Warum die Familie nach Deutschland gekommen ist? Das hat neben den Kindern und dem Krieg etwas mit Lyutovs Geburtsort zu tun: „Ich bin in Russland geboren, als es noch die Sowjetunion gab.“Seine Mutter habe damals in Russland gelebt und deshalb habe er einen russischen Pass. Sein Onkel kämpfe für die Ukraine, erzählt er. Seine Mutter hingegen sei in Moskau. „Ich habe seit dem Krieg nicht mehr mit ihr gesprochen“, sagt er. Viele Russen würden Putins Kriegsoffensive unterstützen. Seine Familie hingegen sei weltoffen: „In Dnipro gibt es Menschen aus Aserbaidschan und auch eine große Synagoge.“Lyutov erklärt: Die Ostukrainer sprächen zwar Ukrainisch und Russisch, wären deshalb aber noch lange keine Russen. In der Ukraine dürfe jeder frei seine Meinung sagen, resümiert er.
Am Anfang sei es schwer in Deutschland gewesen wegen der Sprache und weil sie keine Freunde gehabt hätten. Nun sei es viel besser. Die Kinder hätten deutsche Freunde gefunden und Lyutov unterhält sich gerne mit seiner Vermieterin. Auch die ukrainische Gemeinschaft stehe untereinander in engem Kontakt.
Für die Zukunft wünscht sich
Wunsch nach einer Ausbildung
Lyutov: „Ich möchte eine Ausbildung zum Lokführer machen. Ich möchte meine Familie gut ernähren können.“Um eine Arbeitszulassung vom Jobcenter zu bekommen, müsse er einen Sprachkurs auf B2-Niveau bestehen und eine Prüfung über Politik, Geschichte und Verfassung erfolgreich ablegen. Das dauere knapp zwei Jahre. Neben einem guten Job wünscht er sich, dass die Oma der beiden Kinder auch nach Deutschland komme.

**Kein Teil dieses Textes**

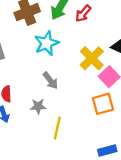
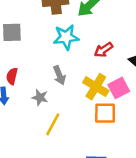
red arrow: (83, 13) -> (104, 50), moved
yellow cross: (92, 58) -> (96, 87), moved, turned -30

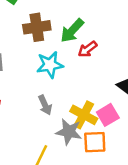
red arrow: (104, 50) -> (87, 49), moved
gray star: (40, 97) -> (69, 132), moved, size x1.5

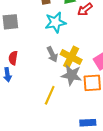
yellow cross: (84, 115) -> (71, 57), moved

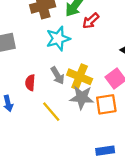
red semicircle: (13, 58) -> (30, 83), moved
yellow line: (50, 95) -> (51, 112), moved, turned -60

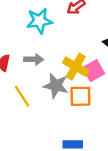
gray arrow: (58, 76) -> (34, 59), turned -66
yellow cross: (80, 77) -> (76, 67), moved

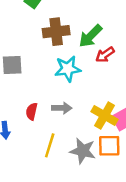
gray star: (56, 86) -> (83, 151), moved
yellow line: (22, 96) -> (50, 145), turned 50

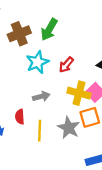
red arrow: (105, 55) -> (66, 65), moved
red semicircle: (32, 111) -> (20, 117), moved
gray star: (83, 151) -> (69, 128), turned 30

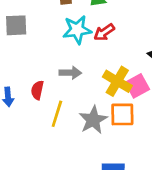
red arrow: (66, 65) -> (104, 32), moved

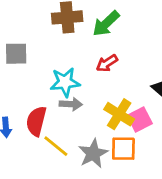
cyan star: (77, 30) -> (65, 82), moved
red semicircle: (37, 90) -> (36, 121), size x1.5
yellow line: (57, 114) -> (56, 146), turned -70

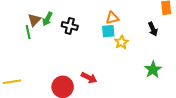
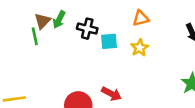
cyan square: (108, 31) -> (109, 41), moved
yellow star: (121, 42) -> (140, 48), moved

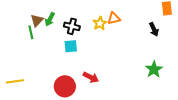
cyan square: (109, 41) -> (71, 46), moved
yellow star: (140, 48) -> (100, 23), moved

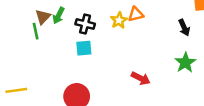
green star: (154, 69) -> (185, 63), moved
red arrow: (91, 77) -> (141, 78), moved

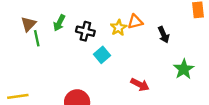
brown triangle: (43, 17) -> (28, 24), moved
black arrow: (184, 28) -> (164, 35), moved
cyan square: (84, 48) -> (102, 55), moved, turned -35

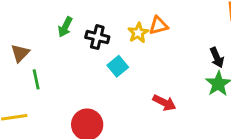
brown triangle: (28, 24) -> (20, 53), moved
black arrow: (164, 35) -> (217, 58), moved
green line: (37, 38) -> (36, 79), moved

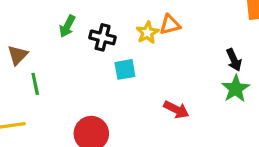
cyan square: (118, 66) -> (125, 69), turned 30

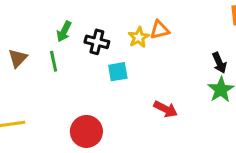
green line: (35, 84) -> (54, 61), moved

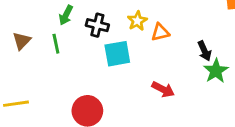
orange triangle: (160, 30) -> (160, 32), moved
black arrow: (219, 63) -> (204, 51), moved
cyan square: (118, 72) -> (117, 54), size x1.4

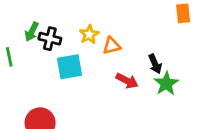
green arrow: (66, 15) -> (32, 32), moved
red arrow: (163, 89) -> (127, 81), moved

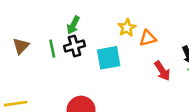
black cross: (50, 39) -> (75, 46), moved, turned -30
red arrow: (127, 81) -> (162, 71), turned 30

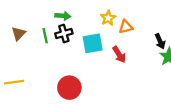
green arrow: (73, 25) -> (63, 16), turned -112
red arrow: (162, 71) -> (119, 54), moved

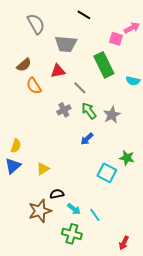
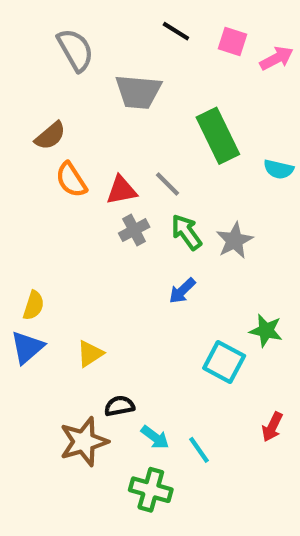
pink square: (116, 39) -> (232, 42), moved
red triangle: (58, 71) -> (121, 190), moved
red arrow: (124, 243) -> (272, 427), moved

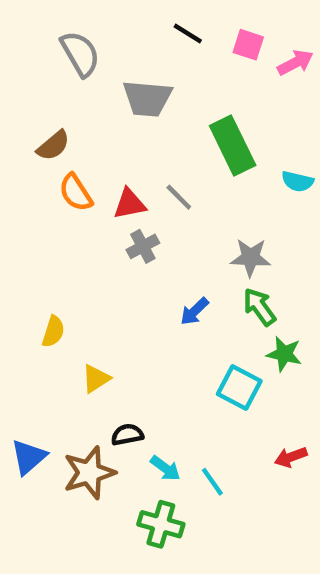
green arrow: (186, 232) -> (259, 307), moved
gray star: (235, 241) -> (250, 258), turned 30
yellow semicircle: (34, 305) -> (53, 332), moved
blue triangle: (27, 347) -> (29, 457), moved
red arrow: (272, 427) -> (291, 457), turned 44

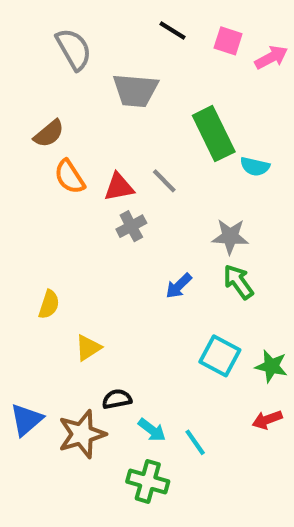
cyan semicircle: (298, 181) -> (255, 166), moved
green star: (284, 354) -> (271, 366), moved

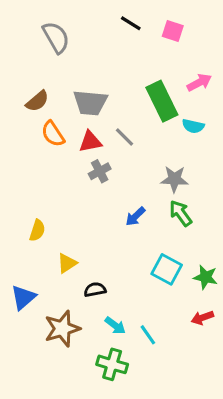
pink arrow: (271, 57) -> (199, 82), moved
gray trapezoid: (135, 90) -> (90, 103), moved
black semicircle: (117, 399) -> (95, 290), moved
blue triangle: (26, 420) -> (23, 297), moved

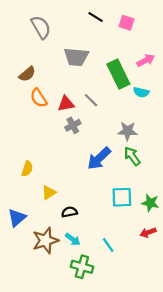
gray trapezoid: (90, 103) -> (76, 57), moved
blue arrow: (135, 216) -> (99, 158), size x1.6
cyan square: (167, 269) -> (122, 197), turned -30
cyan arrow: (115, 325) -> (73, 239), moved

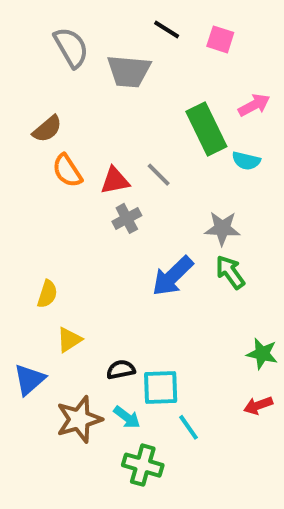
gray trapezoid: (76, 57) -> (129, 71), moved
yellow triangle: (49, 193) -> (69, 340), moved
cyan square: (122, 197) -> (161, 387), moved

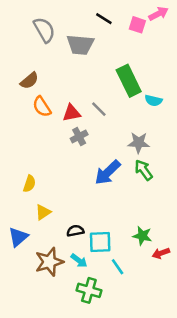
pink arrow: (254, 105) -> (158, 14), moved
green star: (262, 354) -> (142, 236), moved

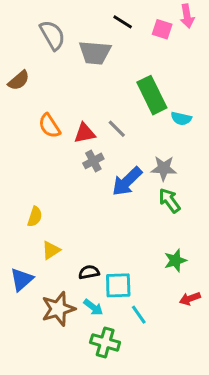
pink arrow: (158, 14) -> (187, 16), turned 108
brown semicircle: (29, 81) -> (19, 80), moved
blue arrow: (108, 172) -> (127, 181), moved
green star: (142, 236) -> (175, 260), moved, turned -30

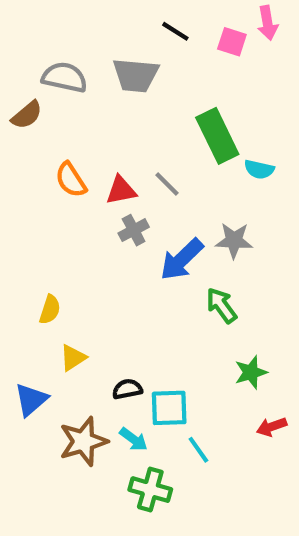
gray semicircle: (52, 35) -> (64, 77), moved, turned -48
green arrow: (169, 200) -> (221, 305), moved

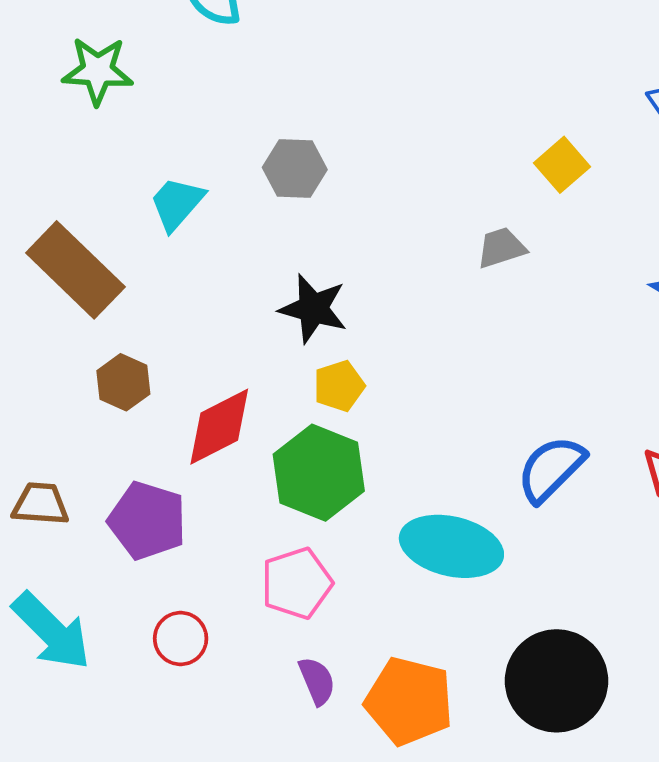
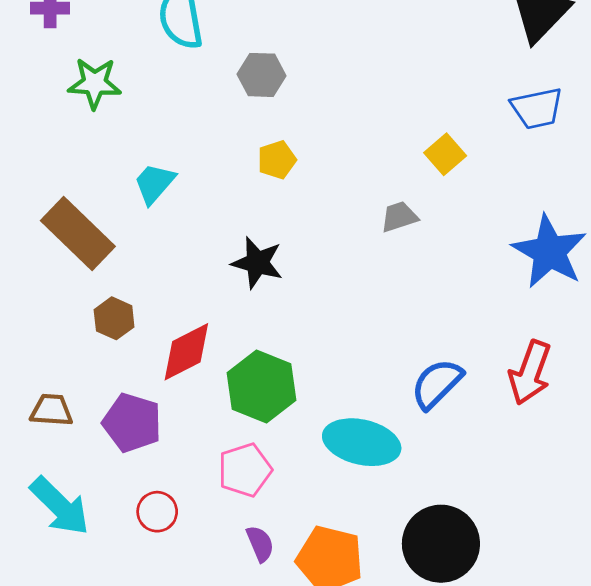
gray hexagon: (295, 169) -> (262, 75), moved
yellow pentagon: (339, 386) -> (277, 160), moved

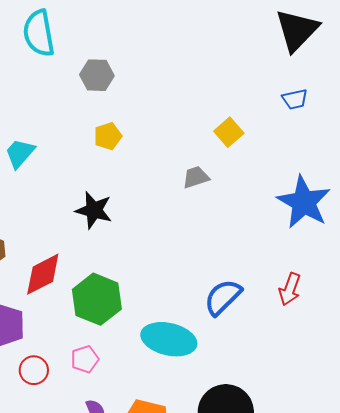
blue trapezoid: (537, 108) -> (295, 99), size x0.7
red arrow: (530, 373) -> (290, 289), size x0.7
pink pentagon: (245, 470) -> (85, 359), size x0.7
red circle: (157, 512) -> (34, 370), moved

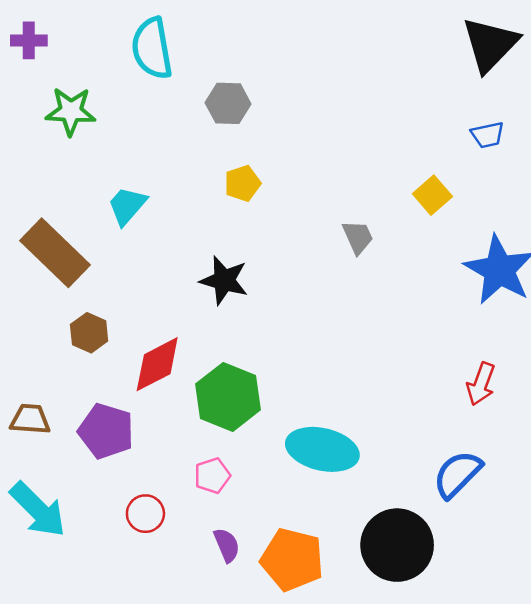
yellow square: (229, 132) -> (432, 195), moved
gray trapezoid: (196, 177) -> (358, 237), turned 84
blue semicircle: (223, 297) -> (457, 474), moved
red circle: (34, 370) -> (145, 514), moved

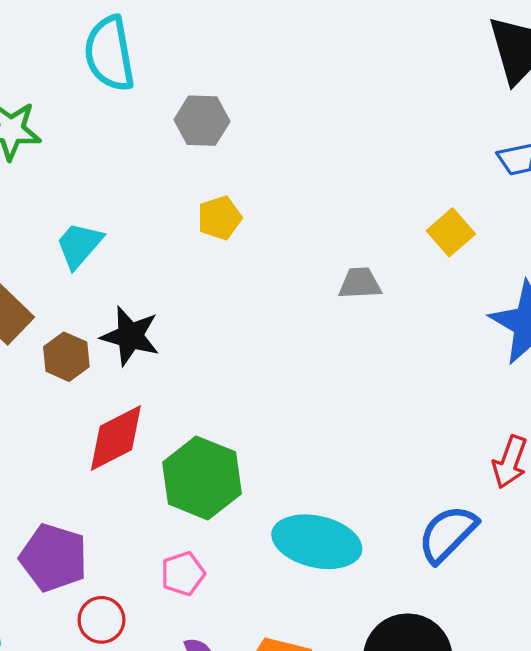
gray trapezoid: (358, 237) -> (360, 283), turned -69
black star: (224, 280) -> (130, 336), moved
brown hexagon: (89, 333) -> (66, 357), moved
purple pentagon: (106, 431) -> (54, 558), moved
blue semicircle: (457, 474) -> (448, 534), moved

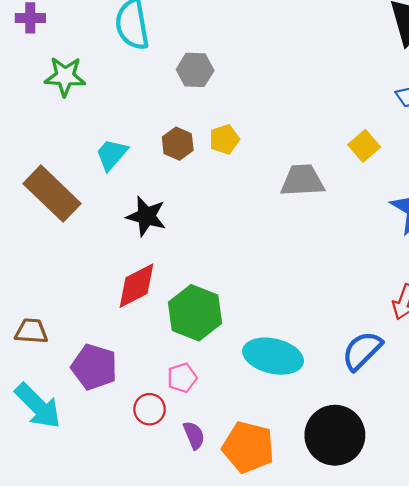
yellow pentagon: (220, 218) -> (224, 139), moved
gray trapezoid: (360, 283) -> (302, 181), size x1.5
brown hexagon: (66, 357) -> (178, 144), moved
red circle: (101, 620) -> (150, 409), moved

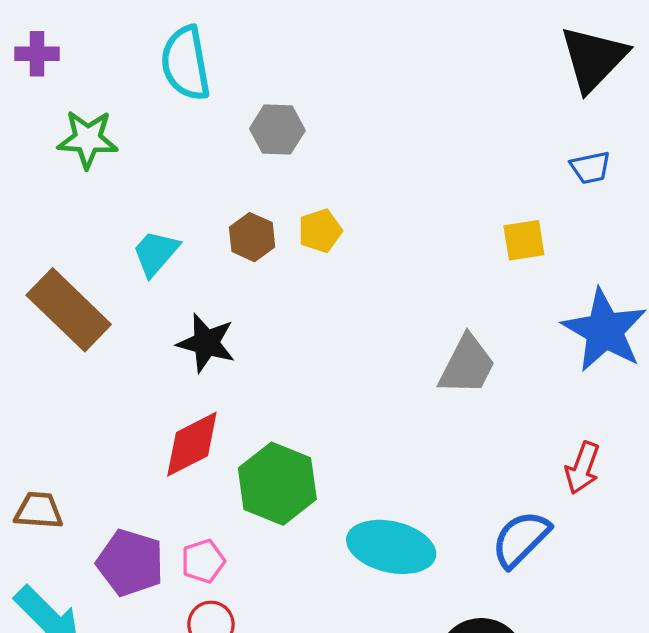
yellow square: (364, 146) -> (524, 240), turned 32
gray trapezoid: (302, 181) -> (467, 365), moved, turned 120
pink pentagon: (182, 378) -> (203, 561), moved

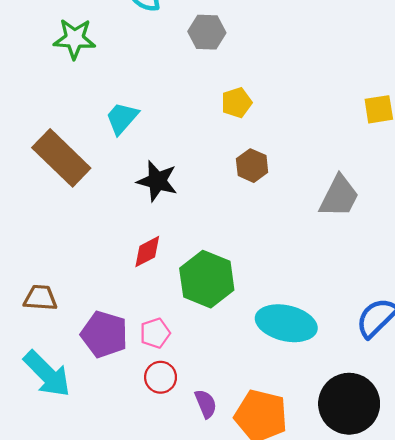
brown hexagon: (252, 237) -> (252, 166), moved
red diamond: (192, 444) -> (147, 252), size x0.7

Die Mutter von Natalia Borodina aus Königsbrunn ist schon in Deutschland, auch ihr Mann. Sie kommen aus der Westukraine. Borodina
erklärt, ihr Heimatort sei Raketenangriffen ausgesetzt, wegen eines nahe gelegenen Kraftwerks. Aber es gibt noch weitere Gründe, warum Borodina und ihr Mann im Juli 2022 nach Deutschland gekommen sind und ihre Mutter im November nachkam.
Borodinas Mann hat Krebs. Er kam in Deutschland gleich ins Krankenhaus. Natalia selbst sitzt im Rollstuhl. Beide benötigen Hilfe. Die bekommen sie von Borodinas Mutter. Borodina fragt: „Wie hätten wir jemals bei einem Angriff rechtzeitig einen sicheren Unterschlupf erreichen können?“Jetzt lebt die Familie in einem barrierefreien Mehrgenerationenhaus in Königsbrunn. In letzter Zeit machte Borodina der Mietvertrag Sorgen: „Eigentlich können wir nur bis März hier wohnen.“Die Caritas hat den Mietvertrag jetzt bis Ende März verlängert.
Beruflich hegt Borodina Hoffnungen: „In der Ukraine war ich Nachhilfelehrerin für Kinder. Jetzt möchte ich eine Ausbildung in der IT machen.“Ein Profil auf der Jobbörse LinkedIn habe sie schon. Und natürlich wäre ab Ende März eine neue barrierefreie Wohnung toll.